On Wednesday at 2:18 p.m. EDT, your cellphone will light up with a message from the President of the United States. The alert will test a new nationwide communication method, and you can’t opt out of receiving the notification.
The alert will test the new Presidential Alert messaging system, which will be used to distribute information from the Oval Office and the Federal Emergency Management Agency to almost everyone in the United States when there are national emergencies such as natural disasters, acts of terrorism, or other threats to public safety.
But the test is causing some real concern. A lawsuit filed in New York late last month claims the system itself is “tantamount to hijacking private property for the purpose of planting a Government-controlled loudspeaker in the home and on the person of every American.”
This concern is rooted in the country’s history, said Ryan Ellis, an assistant professor at Northeastern whose research focuses on communication law and policy.
“You can draw a clear through-line from the outcry over unwanted junk mail, to email spam, to robocalls, and now this. That concern is really familiar.
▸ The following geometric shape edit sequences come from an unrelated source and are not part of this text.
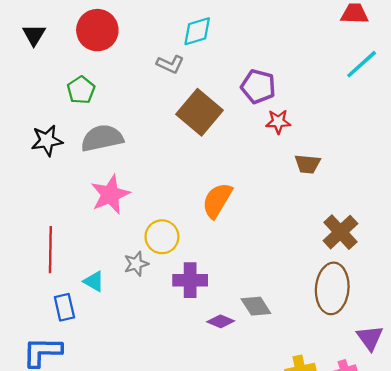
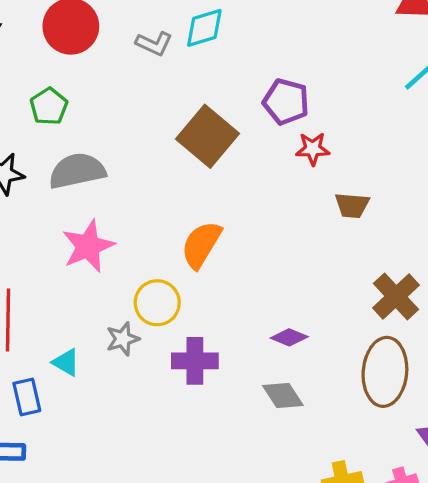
gray L-shape: (170, 64) -> (154, 44), moved
orange semicircle: (217, 200) -> (201, 245), moved
purple diamond: (221, 321) -> (289, 337), moved

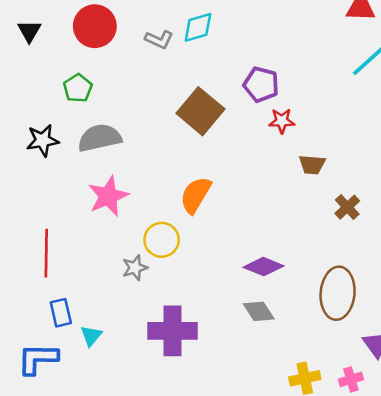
brown cross: (396, 296) -> (347, 207), moved, size x0.7
purple diamond: (289, 337) -> (264, 267), size x1.4
purple cross: (195, 361) -> (172, 331), moved, size x1.4
cyan triangle: (66, 362) -> (91, 336), moved, turned 40

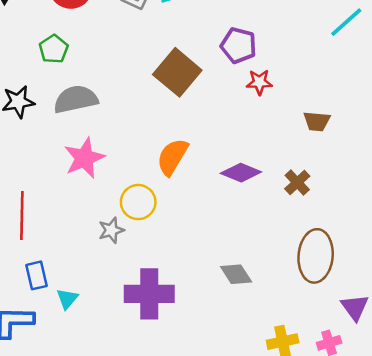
brown trapezoid: (312, 165) -> (317, 121), moved
brown cross: (347, 207) -> (297, 182), moved
purple diamond: (264, 267) -> (241, 173), moved

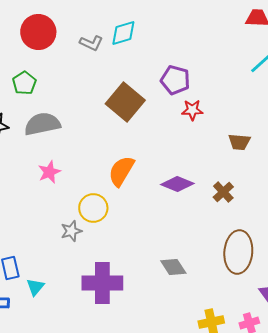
pink star: (84, 158) -> (49, 172), size x0.7

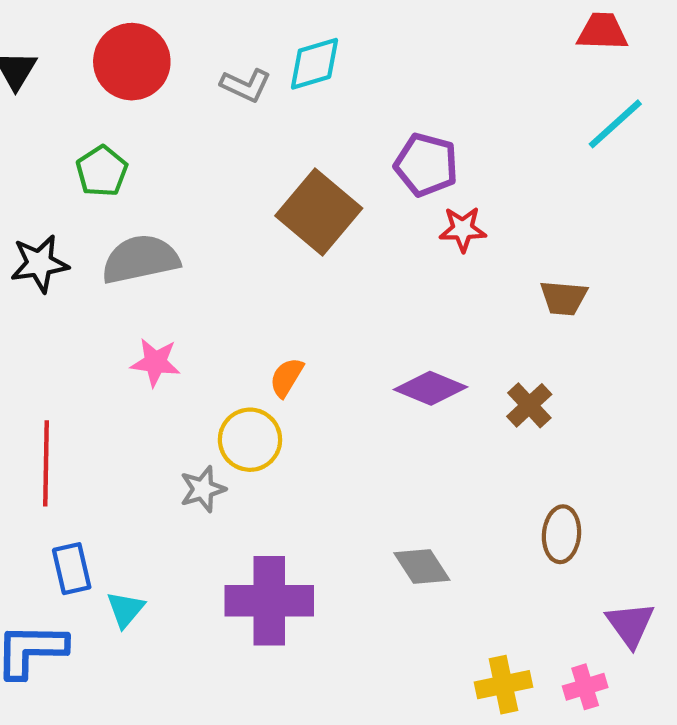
orange semicircle: (121, 171) -> (287, 377), moved, size x0.6
pink star: (49, 172) -> (155, 362), turned 30
brown ellipse: (238, 252) -> (561, 534), size x0.6

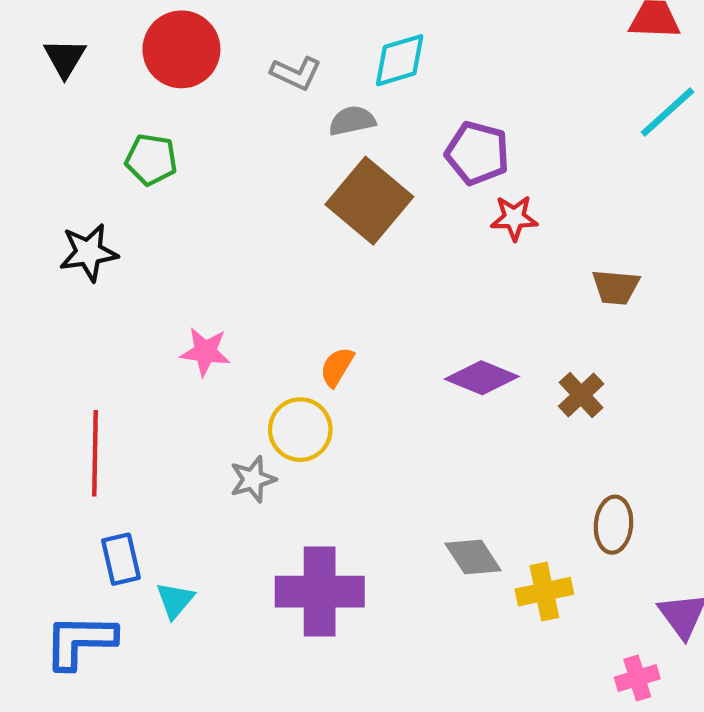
cyan diamond: (314, 64) -> (400, 60), moved
green pentagon: (102, 171) -> (151, 160), turned -30
gray semicircle: (140, 259) -> (352, 121), moved, size x0.6
yellow cross: (503, 685) -> (544, 592), moved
People have anxiety about who gets to speak, when they get to speak, and what they get to say when it comes to their communication networks.”
“You can draw a clear through-line from the outcry over unwanted junk mail, to email spam, to robocalls, and now this,” he said. “That concern is really familiar. People have anxiety about who gets to speak, when they get to speak, and what they get to say when it comes to their communication networks.”
And people have a particularly personal connection to their cellphones, Ellis said. “People are worried about the control they do or don’t have over this thing that sits in their pocket or purse all day long,” he said.
Unlike AMBER alerts, which disseminate information about a missing child, and regional weather alerts, people can’t opt out of Presidential alerts, according to information from the Federal Emergency Management Agency.
Sometimes the alert itself—with its particular warning sound and vibration—can cause anxiety, even if the language itself is benign.
Ellis traced that anxiety back to the birth of the Emergency Alert System, which governmental agencies can use to break into TV and radio broadcasts to announce national and regional warnings.
“I remember hearing the emergency broadcast system when it broke into my favorite cartoon as a kid, and even though it was a test, it was still alarming,” he said.